Dikkat ediyorum; 31 Mart’ın üzerinden 24 gün geçmiş hala seçilmiş Belediye Başkanlarının tamamı Ahmet geldi, hoş geldi.
Remzi niye gelmedi..
Mehmet’i ziyaret ettim, Firdevsi kabul ettim.
Ziyanın dükkanında çay içtik, dedikodu yaptık..
Hop Valiyi ziyaret ettim; o da beni ziyaret etti..
Sokakta yürüdüm, az kalsın can dostların bombasına basacaktım kıl payı yırttım..
Yolda Nermin’i gördüm şöyle bi sarıldım..özlemişiz.
24 gündür Belediyelerde hoş geldin beş gittin durumu mütemadiyen sürüp gidiyor..
Boy boy fotoğraflar sosyal medya hesaplarından şeyttiriliyor..
Maşallah diyeyim de bi anlamı olsun.
Ne güzel Belediye Başkanımız falanca yerde, Belediye Başkanımız az önce tuvalete gitti, hacetini giderdi. Belediye Başkanımız dün gece evinde hapşırdı; hep birlikte çok yaşa dedik..
Yahu bu işin de bi dozu olur, kararı olur..
Çiçeği burnunda Gelibolu Belediye Başkanı Dr. Ali Kamil Soyuak’a bir parantez açayım:
Kendisi Evreşe’de güzel işler yaptı. Her zaman insanların takdirle andığı bir isim oldu, olacaktır da. Şimdi Gelibolu Belediye Başkanı. Kutluyorum; çalışkan ve üretken bir Belediye başkanı olacağına inanıyorum; iktidarın da gücüyle Gelibolu’da fark yaratacaktır.

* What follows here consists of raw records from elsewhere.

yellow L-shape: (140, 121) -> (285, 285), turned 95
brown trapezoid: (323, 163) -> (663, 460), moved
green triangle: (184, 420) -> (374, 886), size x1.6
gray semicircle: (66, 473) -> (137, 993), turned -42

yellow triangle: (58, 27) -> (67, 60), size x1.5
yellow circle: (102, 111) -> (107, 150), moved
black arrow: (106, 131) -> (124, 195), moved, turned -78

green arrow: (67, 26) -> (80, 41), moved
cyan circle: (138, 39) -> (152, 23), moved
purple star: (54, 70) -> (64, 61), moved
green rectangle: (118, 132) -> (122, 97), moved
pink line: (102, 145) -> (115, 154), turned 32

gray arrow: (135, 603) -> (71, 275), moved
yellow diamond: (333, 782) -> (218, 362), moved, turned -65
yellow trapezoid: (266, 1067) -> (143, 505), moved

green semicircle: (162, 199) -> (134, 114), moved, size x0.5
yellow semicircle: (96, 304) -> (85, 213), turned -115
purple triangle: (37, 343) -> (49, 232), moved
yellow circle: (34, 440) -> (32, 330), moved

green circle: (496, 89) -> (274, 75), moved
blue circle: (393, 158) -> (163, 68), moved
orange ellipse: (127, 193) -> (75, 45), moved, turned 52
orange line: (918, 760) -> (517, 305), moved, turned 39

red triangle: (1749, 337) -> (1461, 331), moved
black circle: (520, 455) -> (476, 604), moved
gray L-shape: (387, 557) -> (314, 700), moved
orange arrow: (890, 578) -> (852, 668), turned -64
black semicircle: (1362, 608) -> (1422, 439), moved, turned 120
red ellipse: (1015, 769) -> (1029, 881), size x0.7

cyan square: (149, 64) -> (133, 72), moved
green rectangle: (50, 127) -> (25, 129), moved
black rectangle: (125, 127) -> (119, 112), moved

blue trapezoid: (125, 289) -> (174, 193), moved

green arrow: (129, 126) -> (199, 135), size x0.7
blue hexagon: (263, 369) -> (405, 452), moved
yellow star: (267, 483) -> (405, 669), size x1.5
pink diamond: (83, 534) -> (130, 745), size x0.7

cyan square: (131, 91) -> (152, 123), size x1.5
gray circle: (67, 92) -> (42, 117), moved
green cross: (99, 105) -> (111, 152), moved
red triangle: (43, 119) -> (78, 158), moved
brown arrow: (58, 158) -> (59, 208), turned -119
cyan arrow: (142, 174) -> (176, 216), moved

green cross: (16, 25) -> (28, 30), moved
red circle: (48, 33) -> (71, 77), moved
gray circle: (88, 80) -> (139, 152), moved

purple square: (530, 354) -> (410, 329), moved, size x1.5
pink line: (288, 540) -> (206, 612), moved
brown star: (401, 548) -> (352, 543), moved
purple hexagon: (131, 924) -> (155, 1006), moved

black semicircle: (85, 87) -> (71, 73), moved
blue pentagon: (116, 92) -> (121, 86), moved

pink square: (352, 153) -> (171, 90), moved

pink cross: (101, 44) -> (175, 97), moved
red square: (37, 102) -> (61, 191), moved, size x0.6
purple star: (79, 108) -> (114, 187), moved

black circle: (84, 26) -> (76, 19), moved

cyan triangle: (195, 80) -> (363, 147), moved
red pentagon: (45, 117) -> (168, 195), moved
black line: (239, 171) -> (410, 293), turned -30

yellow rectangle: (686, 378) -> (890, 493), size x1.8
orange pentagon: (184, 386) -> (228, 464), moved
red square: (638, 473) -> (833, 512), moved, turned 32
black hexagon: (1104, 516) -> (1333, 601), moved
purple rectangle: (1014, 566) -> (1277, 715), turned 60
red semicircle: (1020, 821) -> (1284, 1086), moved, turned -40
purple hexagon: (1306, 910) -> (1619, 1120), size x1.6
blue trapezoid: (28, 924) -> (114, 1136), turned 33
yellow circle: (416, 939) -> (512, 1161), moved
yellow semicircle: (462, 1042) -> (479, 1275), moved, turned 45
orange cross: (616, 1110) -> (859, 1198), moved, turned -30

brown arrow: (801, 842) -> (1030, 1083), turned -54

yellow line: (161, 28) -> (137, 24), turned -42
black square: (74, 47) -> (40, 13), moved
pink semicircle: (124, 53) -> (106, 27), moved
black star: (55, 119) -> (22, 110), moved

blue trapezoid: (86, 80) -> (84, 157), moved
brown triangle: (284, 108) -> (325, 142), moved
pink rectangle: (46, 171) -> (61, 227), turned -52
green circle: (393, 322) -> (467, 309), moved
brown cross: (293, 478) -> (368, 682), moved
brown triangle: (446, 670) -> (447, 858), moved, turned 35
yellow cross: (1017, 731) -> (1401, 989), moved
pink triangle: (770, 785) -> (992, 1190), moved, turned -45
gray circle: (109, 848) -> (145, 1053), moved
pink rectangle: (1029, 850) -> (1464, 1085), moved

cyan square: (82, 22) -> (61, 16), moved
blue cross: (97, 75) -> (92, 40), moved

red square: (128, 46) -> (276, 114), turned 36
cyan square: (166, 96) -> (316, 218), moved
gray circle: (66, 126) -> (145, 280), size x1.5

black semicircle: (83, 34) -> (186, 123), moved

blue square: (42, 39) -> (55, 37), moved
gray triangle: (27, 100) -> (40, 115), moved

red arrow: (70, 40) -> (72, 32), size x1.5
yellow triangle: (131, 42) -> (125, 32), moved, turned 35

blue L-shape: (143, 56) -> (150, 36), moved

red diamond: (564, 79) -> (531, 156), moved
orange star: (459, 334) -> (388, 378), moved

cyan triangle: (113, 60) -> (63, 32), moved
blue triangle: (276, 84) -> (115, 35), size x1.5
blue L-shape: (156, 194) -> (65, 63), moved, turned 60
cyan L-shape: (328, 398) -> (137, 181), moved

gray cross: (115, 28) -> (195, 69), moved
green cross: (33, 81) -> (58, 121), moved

Kendisiyle ilgili bir yazı kaleme alacağım; çok iyi yaptığı işler var ammaaa Auidi marka makam aracının sarı sitelerde boy boy dalga geçen bir yazı diliyle doktordan satılık ilanı vermesi yakışmadı. Üretken ve kendine güvenen bir Belediye Başkanının buna tenezzül etmesine hiç gerek yoktu. Ciddiyetine ve zekasına yakışmadı. Zeki, çalışkan ve icracı insanların bu türden tuzaklara düşmesi siyasi istikbaline ve insanı değerlerine zarar verir..
Yapalım, edelim, vuralım, kıralım diyenler işler kötüye gittiğinde yanında değil karşında durur..gaza gelmeyeceksin..
Dalga geçilen eski başkan Münir Mustafa Özacar tıpkı sizin gibi halk tarafından 3 dönem Gelibolu Belediye Başkanlığı koltuğunda görev yaptı. İyidir - kötüdür; severiz - sevmeyiz, çalışmıştır – yatmıştır orası ayrı ama 15 yıl Belediye Başkanlığı yapmış bir isim ile dalga geçmek ancak Melih Gökçek kafasıdtır..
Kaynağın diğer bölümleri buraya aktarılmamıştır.